Magnolia Hotel & Spa

623 Courtney St., 1-250-381-0999;; 64 rooms from $179.

The most glamorous way to swoop into Victoria, barring a gigantic yacht teeming with manservants, is by floatplane. In half an hour a Harbour Air seaplane takes you from downtown Vancouver to Victoria's Inner Harbour, just blocks away from the Magnolia Hotel & Spa. On request, hotel staff can meet you and pull your bag up the mild slope. The Magnolia is tucked into Courtney Street, close to the grand, neo-Georgian Union Club of B.C. (est. 1879) and the Chateau-style Fairmont Empress (est. 1908). In other words, this is a historic neighbourhood, and although the Magnolia is only 15 years old, its recently refurbished style is elegant faux heritage rather than trendy.


Victoria brims with hundred-year-old structures – look above storefronts and entryways for architectural surprises. The Magnolia is an easy walking distance from marine vistas, Government Street shopping, the new Victoria Public Market at the Hudson and Old Town, which includes Canada's first Chinatown and the indie stores of Johnson Street, such as the minuscule Smoking Lily. Watch for B.C.'s oldest bakery, Willie's Bakery & Café (est. 1887).


The rooms' palate of "taupe, smoke and pearl" is relaxing and prettily offset by crisp black-and-white photos of architectural details from notable local edifices, as well as abstract art with a watery subtext. Rooms on the sixth and seventh floors have lovely gas fireplaces. Business travellers doubtless appreciate the free WiFi, the bedside phone with a universal outlet for charging cellphones and playing iPods, and the lamps that contain outlets to charge other electronics. All this, plus good-size desks in the rooms, likely explains Magnolia's spot on Condé Nast Traveler's list of Best Business Travel Hotels in the World for 2013.

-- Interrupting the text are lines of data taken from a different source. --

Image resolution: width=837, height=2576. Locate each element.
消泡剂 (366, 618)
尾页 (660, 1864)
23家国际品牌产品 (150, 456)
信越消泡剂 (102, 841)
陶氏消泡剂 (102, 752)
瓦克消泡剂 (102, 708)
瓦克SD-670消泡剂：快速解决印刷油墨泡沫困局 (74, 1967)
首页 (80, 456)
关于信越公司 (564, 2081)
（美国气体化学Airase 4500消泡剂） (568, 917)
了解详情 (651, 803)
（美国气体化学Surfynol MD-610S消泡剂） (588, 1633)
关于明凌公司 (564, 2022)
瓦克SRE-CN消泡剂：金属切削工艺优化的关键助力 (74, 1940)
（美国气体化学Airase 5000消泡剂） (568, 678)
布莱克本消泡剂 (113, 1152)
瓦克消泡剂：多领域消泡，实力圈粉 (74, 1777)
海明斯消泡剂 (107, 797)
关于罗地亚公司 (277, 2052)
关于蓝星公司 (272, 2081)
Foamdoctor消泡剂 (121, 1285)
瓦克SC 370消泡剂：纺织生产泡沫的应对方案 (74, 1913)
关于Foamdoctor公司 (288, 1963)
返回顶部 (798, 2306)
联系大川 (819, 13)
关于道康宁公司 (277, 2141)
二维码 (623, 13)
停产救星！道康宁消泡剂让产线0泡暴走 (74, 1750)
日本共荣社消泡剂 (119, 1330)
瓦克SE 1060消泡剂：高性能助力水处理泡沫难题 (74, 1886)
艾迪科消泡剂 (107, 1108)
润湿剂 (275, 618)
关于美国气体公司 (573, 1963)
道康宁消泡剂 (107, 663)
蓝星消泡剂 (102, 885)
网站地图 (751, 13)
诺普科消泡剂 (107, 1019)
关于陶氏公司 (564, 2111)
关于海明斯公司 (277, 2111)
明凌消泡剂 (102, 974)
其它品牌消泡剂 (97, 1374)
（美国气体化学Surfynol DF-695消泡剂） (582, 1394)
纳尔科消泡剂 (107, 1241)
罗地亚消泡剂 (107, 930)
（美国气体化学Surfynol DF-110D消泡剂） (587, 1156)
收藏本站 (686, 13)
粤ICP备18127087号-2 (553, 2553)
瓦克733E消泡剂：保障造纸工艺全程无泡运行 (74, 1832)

The hotel's hallways could look perkier.


The intimate, seven-room Spa Magnolia was a real treat. My 60-minute inner-beauty facial ($125) involved deep cleansing, exfoliating and an Intellimune elixir mask brimming with anti-oxidants extracted from organic red grapes, raspberries, cranberries, pumpkin and black cumin. After a facial massage, anti-aging serum, and mist and moisturizer, I felt as if I glowed, though, oddly, nobody put the moves on me afterward.


You're not quite waterside here, so don't expect panoramic harbour views. The most inviting options are the 400-square-foot corner and diamond rooms, which offer a king-size bed, a wall-full of windows offering glimpses of B.C.'s "Ledge" and the Empress, and a spacious seating area with sofa and chairs.


The tone here is reserved and the clientele generally mature – mostly over 30. Consultants, civil engineers and lawyers apparently dominate; this isn't a hotel for the Jell-O shots crowd.


Eat in. Catalano Restaurant & Cicchetti Bar isn't especially swank-looking, but you do get a view of B.C.'s handsome Legislature lit up at night, and the kitchen really knows what it's doing in terms of Mediterranean food. "Cicchetti" means Venetian small bites – nibbles here include polenta fries with piquillo pepper aioli. Cocktail lovers might order a San Marco at midnight, featuring fig-infused Vecchia Romagna brandy, date and walnut bitters, Prosecco and honey, but a B.C. wine paired perfectly with my unforgettably scrumptious crispy rockfish in brown butter. Do not depart from the hotel without trying nonna's rice fritters, which arrive airy and hot in a paper bag with caramel sauce on the side, like the sort of angelic doughnut holes a pope might get served in heaven.

The writer was a guest of the hotel and Harbour Air Seaplanes.